Он всегда целовал нам руки, приходя и прощаясь. Это было необычно и красиво. Но он и сам был необычен и красив. И несчастен.
– Он несчастен, понимаешь, несчастен, как ты смеешь ревновать к нему?! – кричала Инга. – И потом, если бы не мы, я не знаю, куда бы он вообще приходил.
– Я тоже не знаю, куда бы я приходил.
– Не прикидывайся. Я ведь знаю, у кого ты был вчера и с кем ты пил. Мне проболтался Юра. Он думал, что я знаю, и случайно проболтался.
Юрой Инга называла своего отца, известного в Москве кинооператора. До десяти лет Инга вообще не знала, что это ее отец. «Я – дитя любви», – повторяла она, смеясь.
«Людочка, – говорила она матери, – я дитя твоей любви, неужели ты откажешь мне в этой пустячной просьбе?»
Нас восхищали такие отношения. Они были не похожи на все, что мы видели до сих нор. Я никогда не говорила с матерью так легко и изящно, как Инга. И уж конечно, мать никогда не приняла бы такого тона. Он был бы просто немыслим в нашем доме.
– Людочка! – говорила Инга, – очень может быть, что я сегодня не приду ночевать. Как ты к этому относишься?
– Ну, Инга, – отвечала Людочка, – мне без тебя скучно.
– Какие глупости, Людмила, ты же взрослая женщина, займись чем-нибудь, – смеялась Инга, целуя мать.
И мы уходили. Мы всегда уходили. У нас был один общий дом, о котором я еще когда-нибудь расскажу. В этом доме проходила наша общая – трудная и легкая – жизнь. И в этот дом приходил Платон.
– Если бы не мы, я не знаю, куда бы он вообще приходил, – сказала Инга, и это была правда.

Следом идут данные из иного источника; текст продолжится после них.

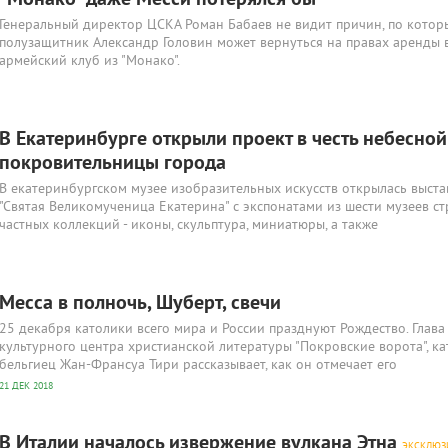
"Монако" даже Месси потерялся бы"
Генеральный директор ЦСКА Роман Бабаев не видит причин, по котор
полузащитник Александр Головин может вернуться на правах аренды 
армейский клуб из "Монако".
В Екатеринбурге открыли проект в честь небесной
покровительницы города
В екатеринбургском музее изобразительных искусств открылась выста
"Святая Великомученица Екатерина" с экспонатами из шести музеев с
частных коллекций - иконы, скульптура, миниатюры, а также
Месса в полночь, Шуберт, свечи
25 декабря католики всего мира и России празднуют Рождество. Глава
культурного центра христианской литературы "Покровские ворота", ка
бельгиец Жан-Франсуа Тири рассказывает, как он отмечает его
21 ДЕК 2018
В Италии началось извержение вулкана Этна
ЭКСКЛЮЗ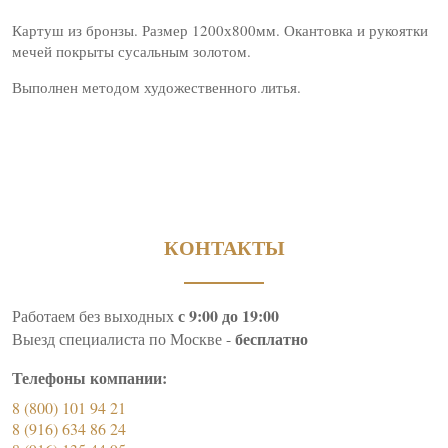
Картуш из бронзы. Размер 1200х800мм. Окантовка и рукоятки
мечей покрыты сусальным золотом.
Выполнен методом художественного литья.
КОНТАКТЫ
с 9:00 до 19:00
Работаем без выходных
бесплатно
Выезд специалиста по Москве -
Телефоны компании:
8 (800) 101 94 21
8 (916) 634 86 24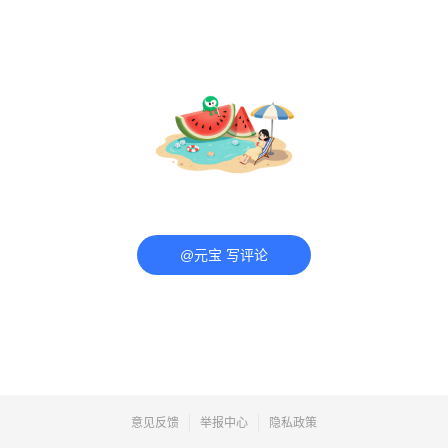
@元宝 写评论
意见反馈
举报中心
隐私政策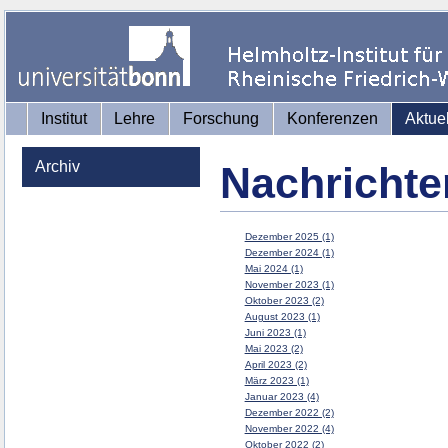
Institut
Lehre
Forschung
Konferenzen
Aktue
Archiv
Nachrichte
Dezember 2025 (1)
Dezember 2024 (1)
Mai 2024 (1)
November 2023 (1)
Oktober 2023 (2)
August 2023 (1)
Juni 2023 (1)
Mai 2023 (2)
April 2023 (2)
März 2023 (1)
Januar 2023 (4)
Dezember 2022 (2)
November 2022 (4)
Oktober 2022 (2)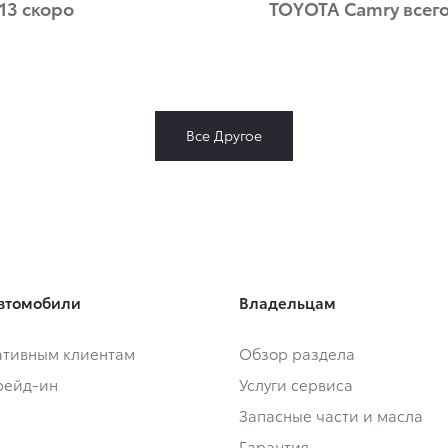
13 скоро
TOYOTA Camry всего 
Все Другое
втомобили
Владельцам
тивным клиентам
Обзор раздела
Трейд-ин
Услуги сервиса
Запасные части и масла
Гарантия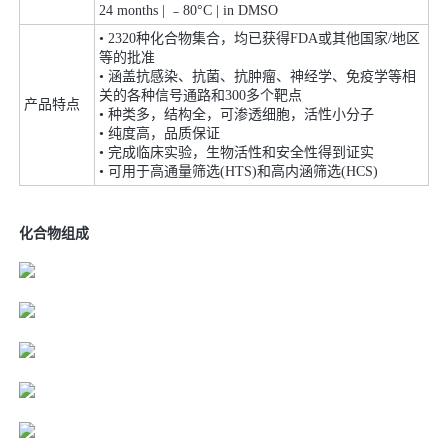
24 months | ﹣80°C | in DMSO
• 2320种化合物集合，均已获得FDA或其他国家/地区
等的批准
• 涵盖抗感染、抗菌、抗肿瘤、神经学、免疫学等相
关的各种信号通路和300多个靶点
产品特点
• 种类多，结构全，可渗透细胞，活性小分子
• 纯度高，品质保证
• 完成临床实验，生物活性和安全性得到证实
• 可用于高通量筛选(HTS)和高内涵筛选(HCS)
化合物组成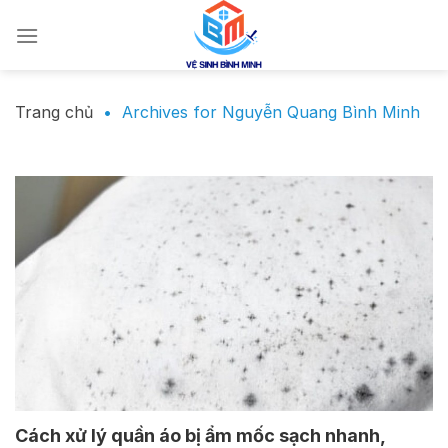
Chuyển
đến
nội
dung
Trang chủ
•
Archives for Nguyễn Quang Bình Minh
Cách xử lý quần áo bị ẩm mốc sạch nhanh,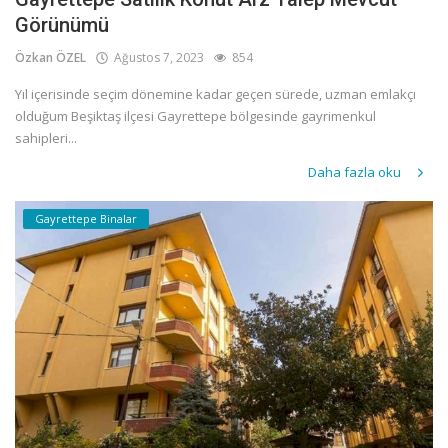
Görünümü
Özkan ÖZEL
Ağustos 7, 2023
854
Yıl içerisinde seçim dönemine kadar geçen sürede, uzman emlakçı
olduğum Beşiktaş ilçesi Gayrettepe bölgesinde gayrimenkul
sahipleri...
Daha fazla oku
Gayrettepe Binalar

Я только теперь до конца понимаю, какая это была правда. И чем были мы для него. И чем была Инга. Веселая, всё понимающая Инга, в круговороте жизни выбравшая Максима и одарившая его своей любовью.
Может быть, у кого-то сложилось иное мнение. Ведь это Максим нашел Ингу. Он увидел ее однажды в доме Юры, ее отца, и пошел за ней, и ходил к ней в университет, и звонил, и ждал, и ревновал ее. И сделал самое большее, что может сделать мужчина ради женщины, – ушел к ней от жены, от женщины, с которой жил и на которой женился, уходя, потому что она ждала ребенка. Это была трудная, запутанная история. Как битва с потерями и кровью. Она стоила многих Ингиных слез и Ингиной детскости. Она стала взрослой, выйдя из этой битвы.

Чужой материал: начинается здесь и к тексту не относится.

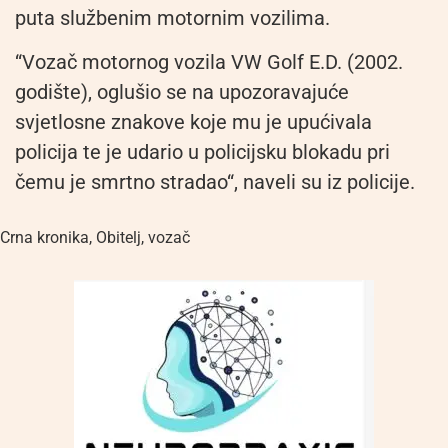
puta službenim motornim vozilima.
“Vozač motornog vozila VW Golf E.D. (2002.
godište), oglušio se na upozoravajuće
svjetlosne znakove koje mu je upućivala
policija te je udario u policijsku blokadu pri
čemu je smrtno stradao“, naveli su iz policije.
Crna kronika
,
Obitelj
,
vozač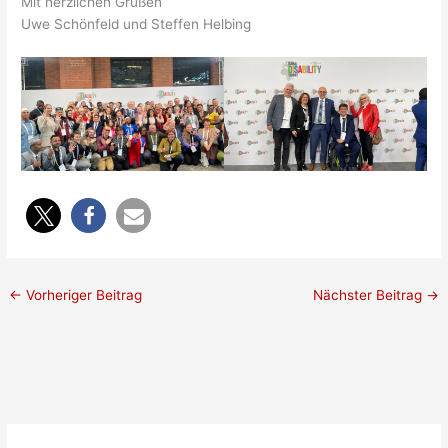
Mit herzlichen Grüßen
Uwe Schönfeld und Steffen Helbing
←
Vorheriger Beitrag
Nächster Beitrag
→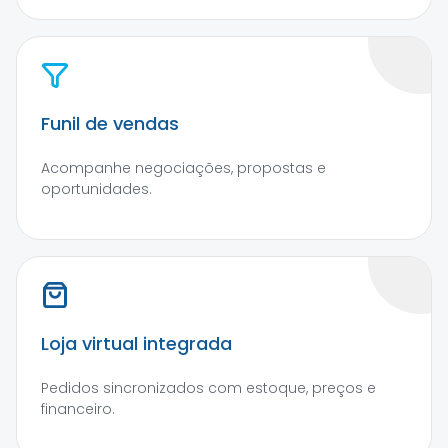
Funil de vendas
Acompanhe negociações, propostas e
oportunidades.
Loja virtual integrada
Pedidos sincronizados com estoque, preços e
financeiro.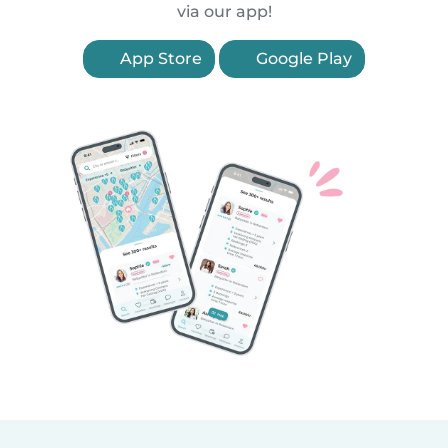
via our app!
App Store
Google Play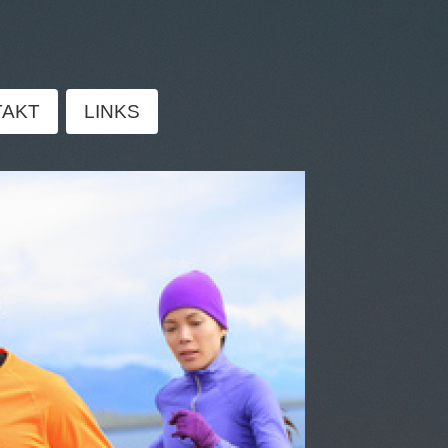
TAKT
LINKS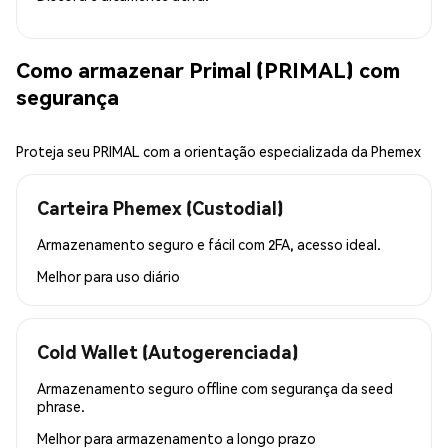
Como armazenar Primal (PRIMAL) com
segurança
Proteja seu PRIMAL com a orientação especializada da Phemex
Carteira Phemex (Custodial)
Armazenamento seguro e fácil com 2FA, acesso ideal.
Melhor para
uso diário
Cold Wallet (Autogerenciada)
Armazenamento seguro offline com segurança da seed
phrase.
Melhor para
armazenamento a longo prazo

Наверное, каждый мужчина хотел бы, чтобы его вот так любила женщина – всё прощая и без оглядки. Это вызывало зависть. У всех, кроме нас. Мы знали: Максим не стоит такой любви. И такой Инги. Мы знали: она пропадет с ним, она перестанет быть такой Ингой. И она знала, что перестанет. Она очень многое знала. Она была мудрая. Хоть это и не сразу было заметно.